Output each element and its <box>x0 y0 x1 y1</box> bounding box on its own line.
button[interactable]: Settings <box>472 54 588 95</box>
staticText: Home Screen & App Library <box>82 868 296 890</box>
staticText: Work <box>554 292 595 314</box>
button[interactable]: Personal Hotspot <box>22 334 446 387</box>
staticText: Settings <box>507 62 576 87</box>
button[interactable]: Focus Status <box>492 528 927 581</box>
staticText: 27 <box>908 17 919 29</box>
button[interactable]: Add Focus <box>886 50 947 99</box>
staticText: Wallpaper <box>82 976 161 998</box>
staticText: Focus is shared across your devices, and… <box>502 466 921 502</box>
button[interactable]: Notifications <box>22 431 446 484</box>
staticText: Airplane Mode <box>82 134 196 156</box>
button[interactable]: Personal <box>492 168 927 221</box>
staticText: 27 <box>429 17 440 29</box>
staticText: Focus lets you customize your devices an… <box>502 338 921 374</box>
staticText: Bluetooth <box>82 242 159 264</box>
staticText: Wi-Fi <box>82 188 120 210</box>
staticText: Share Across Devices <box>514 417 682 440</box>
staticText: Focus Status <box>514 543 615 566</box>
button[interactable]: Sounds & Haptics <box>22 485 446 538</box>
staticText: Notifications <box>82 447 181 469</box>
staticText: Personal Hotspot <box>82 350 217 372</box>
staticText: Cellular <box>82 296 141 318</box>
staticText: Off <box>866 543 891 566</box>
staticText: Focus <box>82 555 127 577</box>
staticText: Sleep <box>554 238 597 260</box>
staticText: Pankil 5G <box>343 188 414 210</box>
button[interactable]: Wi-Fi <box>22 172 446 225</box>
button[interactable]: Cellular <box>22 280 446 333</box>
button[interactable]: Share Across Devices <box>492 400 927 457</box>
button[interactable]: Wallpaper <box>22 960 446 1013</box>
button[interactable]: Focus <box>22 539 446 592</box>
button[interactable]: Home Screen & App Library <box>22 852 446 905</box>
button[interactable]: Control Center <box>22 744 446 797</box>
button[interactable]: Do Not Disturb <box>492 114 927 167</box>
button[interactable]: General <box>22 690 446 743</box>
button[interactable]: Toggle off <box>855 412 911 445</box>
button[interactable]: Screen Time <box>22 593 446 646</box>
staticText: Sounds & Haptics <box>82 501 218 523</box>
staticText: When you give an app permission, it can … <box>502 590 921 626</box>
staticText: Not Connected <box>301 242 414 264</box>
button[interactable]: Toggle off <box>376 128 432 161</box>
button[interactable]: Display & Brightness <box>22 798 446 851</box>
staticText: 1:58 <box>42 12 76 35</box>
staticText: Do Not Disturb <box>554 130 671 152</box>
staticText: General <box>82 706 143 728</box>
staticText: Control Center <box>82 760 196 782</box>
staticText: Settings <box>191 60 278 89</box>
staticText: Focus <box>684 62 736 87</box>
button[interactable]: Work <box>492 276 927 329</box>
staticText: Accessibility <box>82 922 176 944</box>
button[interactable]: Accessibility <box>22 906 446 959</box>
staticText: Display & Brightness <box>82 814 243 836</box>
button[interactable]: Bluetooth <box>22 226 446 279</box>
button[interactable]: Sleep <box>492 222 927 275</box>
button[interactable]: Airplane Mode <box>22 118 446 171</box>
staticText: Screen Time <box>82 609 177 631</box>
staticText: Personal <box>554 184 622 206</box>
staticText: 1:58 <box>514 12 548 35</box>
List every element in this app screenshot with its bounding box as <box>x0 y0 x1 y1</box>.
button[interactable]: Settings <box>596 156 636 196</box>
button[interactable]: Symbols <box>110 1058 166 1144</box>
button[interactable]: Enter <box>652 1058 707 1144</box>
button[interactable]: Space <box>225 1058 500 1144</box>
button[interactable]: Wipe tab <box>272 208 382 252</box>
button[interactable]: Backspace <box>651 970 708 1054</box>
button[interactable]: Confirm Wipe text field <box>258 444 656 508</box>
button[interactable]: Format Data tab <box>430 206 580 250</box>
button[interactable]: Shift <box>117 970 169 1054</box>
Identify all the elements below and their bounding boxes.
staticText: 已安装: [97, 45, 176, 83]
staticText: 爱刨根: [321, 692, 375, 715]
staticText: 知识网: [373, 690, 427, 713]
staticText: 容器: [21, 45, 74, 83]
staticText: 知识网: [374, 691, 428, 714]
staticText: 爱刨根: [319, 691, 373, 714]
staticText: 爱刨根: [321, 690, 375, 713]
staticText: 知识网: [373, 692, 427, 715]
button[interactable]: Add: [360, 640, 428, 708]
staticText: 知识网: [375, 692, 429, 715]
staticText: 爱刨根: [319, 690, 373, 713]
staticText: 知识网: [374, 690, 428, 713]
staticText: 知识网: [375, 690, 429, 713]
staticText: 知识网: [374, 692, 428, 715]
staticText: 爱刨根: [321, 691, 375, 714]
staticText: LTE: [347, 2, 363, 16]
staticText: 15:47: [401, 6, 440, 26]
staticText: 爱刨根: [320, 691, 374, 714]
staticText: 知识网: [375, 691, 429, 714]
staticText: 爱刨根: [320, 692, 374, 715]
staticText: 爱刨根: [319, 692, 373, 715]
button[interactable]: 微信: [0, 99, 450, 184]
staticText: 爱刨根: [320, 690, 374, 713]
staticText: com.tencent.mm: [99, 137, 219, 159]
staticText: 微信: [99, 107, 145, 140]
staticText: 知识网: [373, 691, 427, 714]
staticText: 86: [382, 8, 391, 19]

----------------

Exercise brief »
Could you reproduce every entry above exactly as written?

Problem solution »
Output each element and its <box>x0 y0 x1 y1</box> bounding box on its own line.
button[interactable]: Settings <box>472 54 588 95</box>
staticText: Home Screen & App Library <box>82 868 296 890</box>
staticText: Work <box>554 292 595 314</box>
button[interactable]: Personal Hotspot <box>22 334 446 387</box>
staticText: Settings <box>507 62 576 87</box>
button[interactable]: Focus Status <box>492 528 927 581</box>
staticText: 27 <box>908 17 919 29</box>
button[interactable]: Add Focus <box>886 50 947 99</box>
staticText: Wallpaper <box>82 976 161 998</box>
staticText: Focus is shared across your devices, and… <box>502 466 921 502</box>
button[interactable]: Notifications <box>22 431 446 484</box>
staticText: Airplane Mode <box>82 134 196 156</box>
button[interactable]: Personal <box>492 168 927 221</box>
staticText: 27 <box>429 17 440 29</box>
staticText: Focus lets you customize your devices an… <box>502 338 921 374</box>
staticText: Bluetooth <box>82 242 159 264</box>
staticText: Wi-Fi <box>82 188 120 210</box>
staticText: Share Across Devices <box>514 417 682 440</box>
staticText: Focus Status <box>514 543 615 566</box>
button[interactable]: Sounds & Haptics <box>22 485 446 538</box>
staticText: Notifications <box>82 447 181 469</box>
staticText: Personal Hotspot <box>82 350 217 372</box>
staticText: Cellular <box>82 296 141 318</box>
staticText: Off <box>866 543 891 566</box>
staticText: Focus <box>82 555 127 577</box>
staticText: Sleep <box>554 238 597 260</box>
staticText: Pankil 5G <box>343 188 414 210</box>
button[interactable]: Wi-Fi <box>22 172 446 225</box>
button[interactable]: Cellular <box>22 280 446 333</box>
button[interactable]: Share Across Devices <box>492 400 927 457</box>
button[interactable]: Wallpaper <box>22 960 446 1013</box>
button[interactable]: Focus <box>22 539 446 592</box>
button[interactable]: Home Screen & App Library <box>22 852 446 905</box>
button[interactable]: Control Center <box>22 744 446 797</box>
button[interactable]: Do Not Disturb <box>492 114 927 167</box>
button[interactable]: General <box>22 690 446 743</box>
button[interactable]: Toggle off <box>855 412 911 445</box>
button[interactable]: Screen Time <box>22 593 446 646</box>
staticText: Sounds & Haptics <box>82 501 218 523</box>
staticText: When you give an app permission, it can … <box>502 590 921 626</box>
staticText: Not Connected <box>301 242 414 264</box>
button[interactable]: Toggle off <box>376 128 432 161</box>
button[interactable]: Display & Brightness <box>22 798 446 851</box>
staticText: 1:58 <box>42 12 76 35</box>
staticText: Do Not Disturb <box>554 130 671 152</box>
staticText: General <box>82 706 143 728</box>
staticText: Control Center <box>82 760 196 782</box>
staticText: Settings <box>191 60 278 89</box>
staticText: Focus <box>684 62 736 87</box>
button[interactable]: Work <box>492 276 927 329</box>
staticText: Accessibility <box>82 922 176 944</box>
button[interactable]: Accessibility <box>22 906 446 959</box>
staticText: Display & Brightness <box>82 814 243 836</box>
button[interactable]: Bluetooth <box>22 226 446 279</box>
button[interactable]: Sleep <box>492 222 927 275</box>
button[interactable]: Airplane Mode <box>22 118 446 171</box>
staticText: Screen Time <box>82 609 177 631</box>
staticText: Personal <box>554 184 622 206</box>
staticText: 1:58 <box>514 12 548 35</box>
List every element in this app screenshot with its bounding box as <box>x0 y0 x1 y1</box>.
button[interactable]: Settings <box>596 156 636 196</box>
button[interactable]: Symbols <box>110 1058 166 1144</box>
button[interactable]: Enter <box>652 1058 707 1144</box>
button[interactable]: Space <box>225 1058 500 1144</box>
button[interactable]: Wipe tab <box>272 208 382 252</box>
button[interactable]: Backspace <box>651 970 708 1054</box>
button[interactable]: Confirm Wipe text field <box>258 444 656 508</box>
button[interactable]: Format Data tab <box>430 206 580 250</box>
button[interactable]: Shift <box>117 970 169 1054</box>
Identify all the elements below and their bounding boxes.
staticText: 已安装: [97, 45, 176, 83]
staticText: 爱刨根: [321, 692, 375, 715]
staticText: 知识网: [373, 690, 427, 713]
staticText: 容器: [21, 45, 74, 83]
staticText: 知识网: [374, 691, 428, 714]
staticText: 爱刨根: [319, 691, 373, 714]
staticText: 爱刨根: [321, 690, 375, 713]
staticText: 知识网: [373, 692, 427, 715]
button[interactable]: Add: [360, 640, 428, 708]
staticText: 知识网: [375, 692, 429, 715]
staticText: 爱刨根: [319, 690, 373, 713]
staticText: 知识网: [374, 690, 428, 713]
staticText: 知识网: [375, 690, 429, 713]
staticText: 知识网: [374, 692, 428, 715]
staticText: 爱刨根: [321, 691, 375, 714]
staticText: LTE: [347, 2, 363, 16]
staticText: 15:47: [401, 6, 440, 26]
staticText: 爱刨根: [320, 691, 374, 714]
staticText: 知识网: [375, 691, 429, 714]
staticText: 爱刨根: [320, 692, 374, 715]
staticText: 爱刨根: [319, 692, 373, 715]
button[interactable]: 微信: [0, 99, 450, 184]
staticText: 爱刨根: [320, 690, 374, 713]
staticText: com.tencent.mm: [99, 137, 219, 159]
staticText: 微信: [99, 107, 145, 140]
staticText: 知识网: [373, 691, 427, 714]
staticText: 86: [382, 8, 391, 19]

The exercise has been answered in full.